My little old lady seemed almost comatose. She could only whisper ‘yes' or ‘no' answers when I asked her if she had used a bedpan yet. She was obviously uncomfortable, but was not complaining as I thought she should have been. Somehow I felt to blame, although I only did what I was ordered to do. I knew in my bones that she should have been given more attention or tests or something other than those enemas.
My duty ended at 9 p.m. but I couldn't bring myself to leave that defenseless lady, and I stayed and sat by her bedside holding her hand as she had asked me to do. It brings tears to my eyes all these 60 years later as I think how hard I prayed that lovely lady would live. But she didn't. My head nurse made me leave at 11 p.m. and when I came back in the morning the bed was empty. She had died in the night and been removed to the morgue in the basement.
The time came soon after that when I was transferred to the men's surgical ward. Another patient who had terminal cancer made me feel concerned. Only this one was a good-looking 30-year-old Greyhound bus driver who got a very wrong idea about me. I was terribly embarrassed when the head nurse scolded me for giving him too much attention.
Not long after that I was left alone on the ward of about 34 patients with an orderly who stayed out of sight when a patient knocked over his blood transfusion IV, and I needed him. After I cleaned that up, as well as a couple of incontinent patients, I issued medications (no narcotics) and I accidentally gave someone milk of magnesia instead of mineral oil. The head nurse really reamed me out for that. Of course she was right, I could have killed someone giving them the wrong medicine if I had been stronger stuff.

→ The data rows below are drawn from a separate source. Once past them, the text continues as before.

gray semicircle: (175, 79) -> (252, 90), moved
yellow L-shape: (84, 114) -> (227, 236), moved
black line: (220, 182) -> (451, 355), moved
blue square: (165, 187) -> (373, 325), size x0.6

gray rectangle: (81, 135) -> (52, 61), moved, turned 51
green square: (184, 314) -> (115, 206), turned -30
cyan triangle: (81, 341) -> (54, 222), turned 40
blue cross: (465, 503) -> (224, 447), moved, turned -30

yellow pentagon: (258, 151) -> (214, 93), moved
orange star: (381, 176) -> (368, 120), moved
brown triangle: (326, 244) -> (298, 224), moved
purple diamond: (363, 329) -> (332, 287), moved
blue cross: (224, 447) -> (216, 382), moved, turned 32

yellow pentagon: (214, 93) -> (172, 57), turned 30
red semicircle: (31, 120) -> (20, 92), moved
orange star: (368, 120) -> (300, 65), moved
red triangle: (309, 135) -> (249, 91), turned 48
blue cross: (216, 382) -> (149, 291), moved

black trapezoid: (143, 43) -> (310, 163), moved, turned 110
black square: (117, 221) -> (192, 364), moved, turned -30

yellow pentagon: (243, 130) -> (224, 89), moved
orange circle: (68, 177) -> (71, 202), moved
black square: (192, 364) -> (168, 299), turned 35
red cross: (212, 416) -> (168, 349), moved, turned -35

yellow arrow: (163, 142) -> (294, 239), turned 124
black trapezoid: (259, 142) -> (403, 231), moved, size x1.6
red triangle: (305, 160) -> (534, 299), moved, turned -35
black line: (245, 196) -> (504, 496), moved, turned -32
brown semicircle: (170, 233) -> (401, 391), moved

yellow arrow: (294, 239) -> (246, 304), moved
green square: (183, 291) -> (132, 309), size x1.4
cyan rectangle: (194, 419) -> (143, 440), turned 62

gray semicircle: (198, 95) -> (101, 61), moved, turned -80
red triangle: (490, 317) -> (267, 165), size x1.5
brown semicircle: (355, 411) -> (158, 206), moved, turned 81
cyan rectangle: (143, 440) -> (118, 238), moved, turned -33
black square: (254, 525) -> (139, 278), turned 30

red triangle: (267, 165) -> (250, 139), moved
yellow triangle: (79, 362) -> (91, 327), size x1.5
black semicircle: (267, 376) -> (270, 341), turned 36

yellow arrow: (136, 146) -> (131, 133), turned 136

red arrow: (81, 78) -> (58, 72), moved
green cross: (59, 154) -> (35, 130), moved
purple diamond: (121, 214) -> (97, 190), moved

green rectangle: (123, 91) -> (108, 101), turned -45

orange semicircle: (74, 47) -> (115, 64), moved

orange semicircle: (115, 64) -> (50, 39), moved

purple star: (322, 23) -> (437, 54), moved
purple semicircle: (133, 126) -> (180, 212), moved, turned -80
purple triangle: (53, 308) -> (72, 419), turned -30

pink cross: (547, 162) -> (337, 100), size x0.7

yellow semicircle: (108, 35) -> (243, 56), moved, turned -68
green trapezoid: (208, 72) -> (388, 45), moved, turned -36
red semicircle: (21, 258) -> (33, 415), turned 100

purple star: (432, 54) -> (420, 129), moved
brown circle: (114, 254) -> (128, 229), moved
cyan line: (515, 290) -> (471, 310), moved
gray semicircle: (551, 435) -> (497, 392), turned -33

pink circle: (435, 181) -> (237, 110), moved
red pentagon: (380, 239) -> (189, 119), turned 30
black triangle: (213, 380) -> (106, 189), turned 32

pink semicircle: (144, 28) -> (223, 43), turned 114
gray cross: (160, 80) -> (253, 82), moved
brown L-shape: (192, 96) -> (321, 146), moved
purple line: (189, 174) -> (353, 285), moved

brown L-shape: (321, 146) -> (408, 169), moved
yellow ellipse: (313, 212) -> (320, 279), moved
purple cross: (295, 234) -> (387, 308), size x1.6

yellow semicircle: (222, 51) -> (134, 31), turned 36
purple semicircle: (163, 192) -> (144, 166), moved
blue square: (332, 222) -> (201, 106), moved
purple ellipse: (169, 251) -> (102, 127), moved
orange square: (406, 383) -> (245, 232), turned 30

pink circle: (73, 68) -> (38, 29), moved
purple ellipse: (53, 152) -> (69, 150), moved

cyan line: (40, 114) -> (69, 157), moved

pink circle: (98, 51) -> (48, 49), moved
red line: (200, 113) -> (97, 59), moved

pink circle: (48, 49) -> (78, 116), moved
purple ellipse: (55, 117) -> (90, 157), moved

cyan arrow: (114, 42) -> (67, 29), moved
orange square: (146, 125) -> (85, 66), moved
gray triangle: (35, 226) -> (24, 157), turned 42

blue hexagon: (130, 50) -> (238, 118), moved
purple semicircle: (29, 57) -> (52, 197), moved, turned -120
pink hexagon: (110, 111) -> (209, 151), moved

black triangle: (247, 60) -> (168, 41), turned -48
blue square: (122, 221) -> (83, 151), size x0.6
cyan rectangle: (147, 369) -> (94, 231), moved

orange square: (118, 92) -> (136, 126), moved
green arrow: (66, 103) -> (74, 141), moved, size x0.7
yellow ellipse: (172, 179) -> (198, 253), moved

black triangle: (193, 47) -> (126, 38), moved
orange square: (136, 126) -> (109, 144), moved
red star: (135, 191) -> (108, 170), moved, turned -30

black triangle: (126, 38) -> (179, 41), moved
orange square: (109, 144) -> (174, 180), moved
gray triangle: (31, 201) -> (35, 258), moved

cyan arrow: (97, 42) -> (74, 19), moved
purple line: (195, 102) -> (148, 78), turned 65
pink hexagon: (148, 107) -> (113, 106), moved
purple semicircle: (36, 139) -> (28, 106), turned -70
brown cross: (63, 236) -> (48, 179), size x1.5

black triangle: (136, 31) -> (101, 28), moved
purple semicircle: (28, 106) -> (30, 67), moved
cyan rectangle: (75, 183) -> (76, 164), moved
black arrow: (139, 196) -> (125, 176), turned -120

That did it for me. I knew I was too scatterbrained, and too inept at dealing with people to ever be trusted to be a nurse. I quit. I went home and worked for a while in factories before I joined the Navy WAVES. I never went home again, because my parents got a divorce and sold the farm. But that is another story.


Comments: 24 ( 1 removed by Ruth MacGill )
This story is one that pops into my head from time to time. Memories like this are a lot like looking through an old photograph album. I can still see in my mind's eye the young probationer nursing student that I once was, sitting by the bedside of a woman I had come to care about in a very short time. She lives on anonymously in my memory.
Thanks for this story Ruth. Now I'm off to read Debbie G.
Very nice story, Ruth.
There was another thing about that nurse. A couple of years before I left home to go to nursing school, I accompanied my parents to a party put on by friends. They lived in an historically old house that was going to be lost forever when they flooded the area for a reservoir. It was winter and the hosts had fixed a torch-lit skiing slope. I had the best time of my life. There was an attractive young man there in his twenties, and he made me feel pretty by giving me attention I had never experienced before. He succeeded in making a 16 year old girl feel attractive, and I know it was a sort of kindness done on purpose.
It turned out my first head nurse, the one in charge of the women's medical ward, was his fiancee. When you figure the odds in that overpopulated part of the country, that was quite a cooincidence. They were married by the time I started nursing school. Somehow she knew who I was and maybe that gave me a head start with her. I know I disappointed her when I quit.
I remember my mom coming home from the hospital one night, covered in blood- including her shoes. She calmly showered and changed as if it was nothing.
I knew right then that nurses were special people, but that I could never do that. They have to deal with a lot of things most people would never want to see.